Type 1 sets unused bands outside the usable band, and the number of its used band is 1. Type 2 sets one unused band inside the usable band, and its used bands are divided into 2. In Type 3, the usable band is first divided into 2, and the same allocation as Type 1 is performed. This results in 2 used bands and 3 unused bands. Type 4 also divides the usable band into 2 bands, and the same allocation as Type 2 is employed. Type 4 has 3 used bands and 2 unused bands. In the following, the distortion noise reduction effects with these allocation types are evaluated.

3. Simulation Results

3.1 Simulation condition

Computer simulations were conducted to clarify the effect of the proposed method in multi-band transmission with OFDM. Spectrum properties and SNR improvement with the proposed method were evaluated in a receiver of the primary existing system.
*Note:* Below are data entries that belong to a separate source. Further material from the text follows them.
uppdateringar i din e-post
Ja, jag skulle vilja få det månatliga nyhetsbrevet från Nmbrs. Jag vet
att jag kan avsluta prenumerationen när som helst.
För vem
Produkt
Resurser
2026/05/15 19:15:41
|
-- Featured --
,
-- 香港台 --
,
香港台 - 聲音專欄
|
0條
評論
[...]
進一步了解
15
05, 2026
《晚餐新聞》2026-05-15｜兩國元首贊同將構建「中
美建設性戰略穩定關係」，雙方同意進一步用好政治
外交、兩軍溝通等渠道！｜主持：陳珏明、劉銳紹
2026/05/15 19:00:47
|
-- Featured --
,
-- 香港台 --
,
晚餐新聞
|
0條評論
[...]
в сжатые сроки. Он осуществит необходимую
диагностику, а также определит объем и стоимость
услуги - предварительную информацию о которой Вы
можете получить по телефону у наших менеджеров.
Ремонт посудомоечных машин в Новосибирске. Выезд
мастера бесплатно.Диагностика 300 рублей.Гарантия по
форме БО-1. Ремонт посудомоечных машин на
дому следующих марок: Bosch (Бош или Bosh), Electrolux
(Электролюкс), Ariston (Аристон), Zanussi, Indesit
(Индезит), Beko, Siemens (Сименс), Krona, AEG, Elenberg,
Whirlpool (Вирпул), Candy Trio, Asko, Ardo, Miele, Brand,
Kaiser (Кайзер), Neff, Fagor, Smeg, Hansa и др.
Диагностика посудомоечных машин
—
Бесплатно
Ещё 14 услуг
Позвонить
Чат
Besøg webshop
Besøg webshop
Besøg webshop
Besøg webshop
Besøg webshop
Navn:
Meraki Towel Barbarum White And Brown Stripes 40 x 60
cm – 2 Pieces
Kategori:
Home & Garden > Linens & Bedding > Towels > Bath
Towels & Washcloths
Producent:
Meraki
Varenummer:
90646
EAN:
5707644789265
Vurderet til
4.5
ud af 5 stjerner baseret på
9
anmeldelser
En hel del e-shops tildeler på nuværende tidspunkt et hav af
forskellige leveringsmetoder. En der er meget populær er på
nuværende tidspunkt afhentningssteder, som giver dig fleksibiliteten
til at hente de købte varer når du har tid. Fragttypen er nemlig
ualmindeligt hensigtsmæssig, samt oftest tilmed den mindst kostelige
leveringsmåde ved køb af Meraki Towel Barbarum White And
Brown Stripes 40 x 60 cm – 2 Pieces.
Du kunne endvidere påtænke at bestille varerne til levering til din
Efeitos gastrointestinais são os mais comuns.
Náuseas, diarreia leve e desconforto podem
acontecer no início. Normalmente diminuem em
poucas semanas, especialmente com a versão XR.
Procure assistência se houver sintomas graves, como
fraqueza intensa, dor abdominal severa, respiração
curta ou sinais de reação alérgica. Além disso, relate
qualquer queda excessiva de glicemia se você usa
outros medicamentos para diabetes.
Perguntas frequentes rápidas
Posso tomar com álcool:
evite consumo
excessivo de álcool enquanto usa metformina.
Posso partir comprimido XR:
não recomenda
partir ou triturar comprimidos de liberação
Table 1 shows simulation conditions in this paper. The modulation scheme was 64QAM, and the total FFT point number was 16384. The number of transmission frequency bands, Nb, was set to 1 and 2 for the primary existing and secondary multi-band systems, respectively. The sub-carrier number for single band was 600, and it was 1200 for the multi-band system.

table 1
Table 1: Simulation conditions.

The input back-off values of non-linear amplifiers (NLAs) were set to be 8 dB for both systems. In this paper, the typical model of an NLA was used [12]. The non-linear factor of the model was set to be 3. The clipping level was 3 dB, and iteration number was 5 in iterative CAF for bandwidth control in the multi-band system.
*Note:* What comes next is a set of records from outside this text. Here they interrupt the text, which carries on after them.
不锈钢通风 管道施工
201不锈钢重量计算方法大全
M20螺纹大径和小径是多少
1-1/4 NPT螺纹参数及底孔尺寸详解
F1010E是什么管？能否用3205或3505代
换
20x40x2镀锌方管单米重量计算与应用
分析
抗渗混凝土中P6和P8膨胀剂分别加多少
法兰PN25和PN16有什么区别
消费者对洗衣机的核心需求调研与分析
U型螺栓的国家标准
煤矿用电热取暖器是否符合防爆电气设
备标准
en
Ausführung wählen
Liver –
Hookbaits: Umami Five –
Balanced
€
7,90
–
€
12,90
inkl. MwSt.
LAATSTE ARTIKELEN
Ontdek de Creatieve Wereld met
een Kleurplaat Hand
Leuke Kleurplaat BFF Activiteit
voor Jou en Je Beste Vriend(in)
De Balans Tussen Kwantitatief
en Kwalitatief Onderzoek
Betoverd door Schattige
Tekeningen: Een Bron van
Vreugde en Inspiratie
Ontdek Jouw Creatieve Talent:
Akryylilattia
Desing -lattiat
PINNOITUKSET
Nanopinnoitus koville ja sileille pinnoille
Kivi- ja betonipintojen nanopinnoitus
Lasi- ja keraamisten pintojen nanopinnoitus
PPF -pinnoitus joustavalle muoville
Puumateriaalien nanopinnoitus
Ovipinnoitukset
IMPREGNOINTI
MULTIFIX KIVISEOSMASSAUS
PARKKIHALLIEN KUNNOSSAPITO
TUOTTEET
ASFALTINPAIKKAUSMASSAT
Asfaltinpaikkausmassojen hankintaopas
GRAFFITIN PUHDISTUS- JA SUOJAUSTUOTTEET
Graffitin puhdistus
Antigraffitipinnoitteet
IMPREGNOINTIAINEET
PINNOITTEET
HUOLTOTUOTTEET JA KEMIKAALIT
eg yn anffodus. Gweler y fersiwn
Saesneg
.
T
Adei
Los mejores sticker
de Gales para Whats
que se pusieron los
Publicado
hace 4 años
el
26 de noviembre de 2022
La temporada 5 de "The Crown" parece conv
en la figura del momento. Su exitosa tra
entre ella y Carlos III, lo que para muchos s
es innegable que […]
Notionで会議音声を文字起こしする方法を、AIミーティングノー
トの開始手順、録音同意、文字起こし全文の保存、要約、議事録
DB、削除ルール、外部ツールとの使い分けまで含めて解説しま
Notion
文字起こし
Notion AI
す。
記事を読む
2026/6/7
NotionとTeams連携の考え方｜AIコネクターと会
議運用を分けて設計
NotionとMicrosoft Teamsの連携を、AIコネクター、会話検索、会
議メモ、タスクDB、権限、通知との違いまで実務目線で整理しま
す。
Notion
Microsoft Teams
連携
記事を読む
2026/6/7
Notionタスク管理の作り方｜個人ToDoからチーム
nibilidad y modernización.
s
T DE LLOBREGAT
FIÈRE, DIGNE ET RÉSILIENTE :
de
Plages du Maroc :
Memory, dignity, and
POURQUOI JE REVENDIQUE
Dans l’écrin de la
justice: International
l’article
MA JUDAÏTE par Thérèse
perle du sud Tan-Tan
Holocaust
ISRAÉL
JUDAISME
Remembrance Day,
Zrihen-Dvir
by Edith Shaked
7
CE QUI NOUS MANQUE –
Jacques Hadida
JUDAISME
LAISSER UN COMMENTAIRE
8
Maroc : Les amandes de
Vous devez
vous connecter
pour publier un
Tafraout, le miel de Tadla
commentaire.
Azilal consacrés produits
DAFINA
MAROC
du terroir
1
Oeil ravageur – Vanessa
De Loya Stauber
The ratio of used bandwidth to usable one was set to be 0 to 100 % for the multi-band system by bandwidth control, and it was 100 % for the primary existing system.

The received power ratios of the existing system were set to be 0 dB, -10 dB, -20 dB, and -30 dB to the spectrum sharing multi-band system.

3.2 Spectrum properties by spectrum sharing

Figure 8 shows received spectrum properties of a secondary multiband system with and without CAF at an existing system receiver. The band utilization method of Type 1 was used in this figure. The frequency of horizontal axis is normalized by the sampling rate 1/T of OFDM symbols. The band use rate by bandwidth control with CAF was set to be 60 %. The received spectrum of the existing system is also shown in Figure 8, and the power ratios Pr are set to be 0 dB and -30 dB in Figure 8(a) and (b), respectively. The existing system uses the band of third inter-modulation distortion caused by the multi-band system.

figure 8
Figure 8: Spectrum properties by spectrum sharing.

Figure 8(a) shows that bandwidth control by using CAF is effective in the reduction of out-of-band noise by third inter-modulation distortion. The figure also shows that the occupied bandwidth of outof- band noise on third inter-modulation band becomes narrower, and the bandwidth becomes 60 % which is equal to the set band use rate.

In addition, Figure 8(b) shows that the bandwidth control is more effective in Signal-to-Noise Ratio (SNR) improvement at lower power ratios of the existing system because interference power from the multi-band system is decreased by out-of-band noise power reduction.

Figure 9 also shows received spectrum properties with and without CAF. The band utilization method of Type 1 was used. The band use rate by bandwidth control was set to be 60 %. The power ratios Pr are set to be 0 dB and -30 dB in Figure 9(a) and (b), respectively. In these figures, the existing system uses an adjacent band of the multi-band system.

figure 9
Figure 9: Spectrum properties by spectrum sharing.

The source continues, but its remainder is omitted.